§ **Data extracts**:
>>>
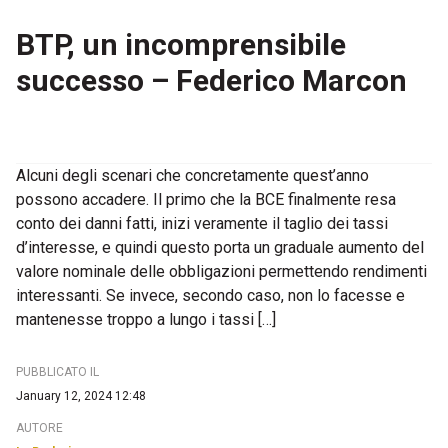
BTP, un incomprensibile
successo – Federico Marcon
Alcuni degli scenari che concretamente quest’anno
possono accadere. Il primo che la BCE finalmente resa
conto dei danni fatti, inizi veramente il taglio dei tassi
d’interesse, e quindi questo porta un graduale aumento del
valore nominale delle obbligazioni permettendo rendimenti
interessanti. Se invece, secondo caso, non lo facesse e
mantenesse troppo a lungo i tassi […]
PUBBLICATO IL
January 12, 2024 12:48
AUTORE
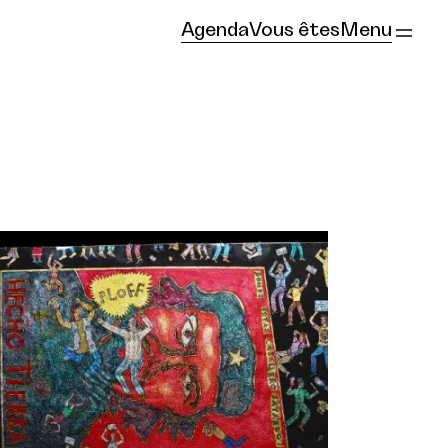
Agenda
Vous êtes
Menu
<<<
§ **Exercise**: Each line above that has the word "tassi" must be copied.

§ **Answer to this task**:
conto dei danni fatti, inizi veramente il taglio dei tassi
mantenesse troppo a lungo i tassi […]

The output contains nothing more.